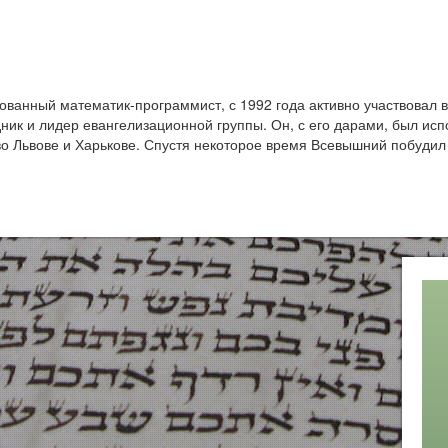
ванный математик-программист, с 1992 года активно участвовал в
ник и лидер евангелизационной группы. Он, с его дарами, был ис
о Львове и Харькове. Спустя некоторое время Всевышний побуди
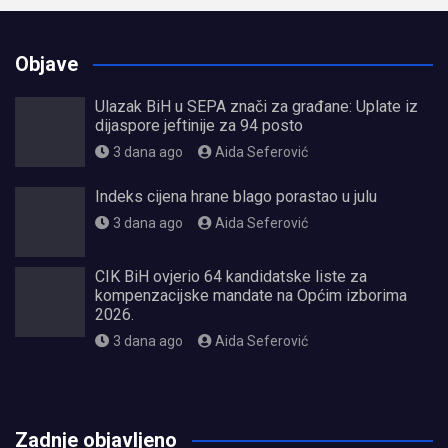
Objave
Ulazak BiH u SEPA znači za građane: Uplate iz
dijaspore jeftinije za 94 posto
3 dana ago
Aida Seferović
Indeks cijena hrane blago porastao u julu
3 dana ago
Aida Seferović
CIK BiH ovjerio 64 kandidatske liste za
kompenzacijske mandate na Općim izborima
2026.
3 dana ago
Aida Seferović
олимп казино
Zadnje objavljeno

--

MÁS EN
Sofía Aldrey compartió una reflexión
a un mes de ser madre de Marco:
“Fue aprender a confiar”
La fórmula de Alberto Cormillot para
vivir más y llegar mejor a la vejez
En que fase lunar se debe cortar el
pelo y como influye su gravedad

...

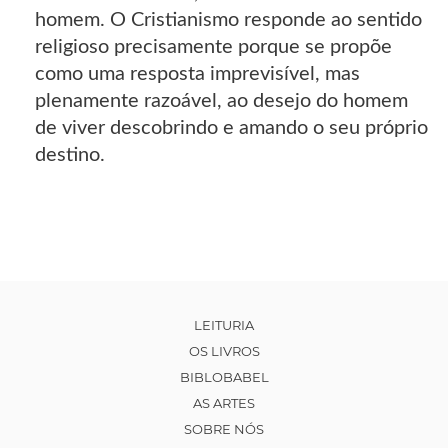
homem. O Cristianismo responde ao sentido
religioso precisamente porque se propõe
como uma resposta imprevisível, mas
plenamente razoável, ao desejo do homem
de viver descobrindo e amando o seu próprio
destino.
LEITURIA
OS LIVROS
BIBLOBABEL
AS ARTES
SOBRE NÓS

> **What is needed**
Whenever a line of the material above contains the string "homem", copy that line out.

> **Answer below**
homem. O Cristianismo responde ao sentido
plenamente razoável, ao desejo do homem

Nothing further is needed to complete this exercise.